Collected data entries:
::::

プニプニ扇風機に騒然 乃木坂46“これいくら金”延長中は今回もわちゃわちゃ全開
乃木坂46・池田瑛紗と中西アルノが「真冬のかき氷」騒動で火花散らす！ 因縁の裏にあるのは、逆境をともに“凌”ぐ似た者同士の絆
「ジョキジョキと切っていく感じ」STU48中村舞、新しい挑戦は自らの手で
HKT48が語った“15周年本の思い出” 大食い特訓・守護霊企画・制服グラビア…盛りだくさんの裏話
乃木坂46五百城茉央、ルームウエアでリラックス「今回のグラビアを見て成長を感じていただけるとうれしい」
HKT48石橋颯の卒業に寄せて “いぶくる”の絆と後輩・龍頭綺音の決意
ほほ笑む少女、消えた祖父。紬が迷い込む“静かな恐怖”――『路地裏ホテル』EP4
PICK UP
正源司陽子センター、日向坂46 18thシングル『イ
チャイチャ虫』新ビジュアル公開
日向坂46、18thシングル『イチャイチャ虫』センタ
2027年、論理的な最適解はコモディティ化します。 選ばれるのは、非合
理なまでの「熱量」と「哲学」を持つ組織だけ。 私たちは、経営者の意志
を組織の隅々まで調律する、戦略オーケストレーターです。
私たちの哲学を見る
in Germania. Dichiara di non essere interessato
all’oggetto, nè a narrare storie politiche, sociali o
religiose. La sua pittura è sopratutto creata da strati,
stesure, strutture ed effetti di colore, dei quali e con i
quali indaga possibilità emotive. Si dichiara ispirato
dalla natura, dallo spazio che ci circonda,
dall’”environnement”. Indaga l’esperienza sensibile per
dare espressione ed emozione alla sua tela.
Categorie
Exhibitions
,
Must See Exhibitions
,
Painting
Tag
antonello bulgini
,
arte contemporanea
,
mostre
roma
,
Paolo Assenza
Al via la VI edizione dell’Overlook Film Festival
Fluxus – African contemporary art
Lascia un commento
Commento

::::

◆ YOUR GOAL
An exact reproduction of all the records is required.

◆ EXERCISE OUTPUT
プニプニ扇風機に騒然 乃木坂46“これいくら金”延長中は今回もわちゃわちゃ全開
乃木坂46・池田瑛紗と中西アルノが「真冬のかき氷」騒動で火花散らす！ 因縁の裏にあるのは、逆境をともに“凌”ぐ似た者同士の絆
「ジョキジョキと切っていく感じ」STU48中村舞、新しい挑戦は自らの手で
HKT48が語った“15周年本の思い出” 大食い特訓・守護霊企画・制服グラビア…盛りだくさんの裏話
乃木坂46五百城茉央、ルームウエアでリラックス「今回のグラビアを見て成長を感じていただけるとうれしい」
HKT48石橋颯の卒業に寄せて “いぶくる”の絆と後輩・龍頭綺音の決意
ほほ笑む少女、消えた祖父。紬が迷い込む“静かな恐怖”――『路地裏ホテル』EP4
PICK UP
正源司陽子センター、日向坂46 18thシングル『イ
チャイチャ虫』新ビジュアル公開
日向坂46、18thシングル『イチャイチャ虫』センタ
2027年、論理的な最適解はコモディティ化します。 選ばれるのは、非合
理なまでの「熱量」と「哲学」を持つ組織だけ。 私たちは、経営者の意志
を組織の隅々まで調律する、戦略オーケストレーターです。
私たちの哲学を見る
in Germania. Dichiara di non essere interessato
all’oggetto, nè a narrare storie politiche, sociali o
religiose. La sua pittura è sopratutto creata da strati,
stesure, strutture ed effetti di colore, dei quali e con i
quali indaga possibilità emotive. Si dichiara ispirato
dalla natura, dallo spazio che ci circonda,
dall’”environnement”. Indaga l’esperienza sensibile per
dare espressione ed emozione alla sua tela.
Categorie
Exhibitions
,
Must See Exhibitions
,
Painting
Tag
antonello bulgini
,
arte contemporanea
,
mostre
roma
,
Paolo Assenza
Al via la VI edizione dell’Overlook Film Festival
Fluxus – African contemporary art
Lascia un commento
Commento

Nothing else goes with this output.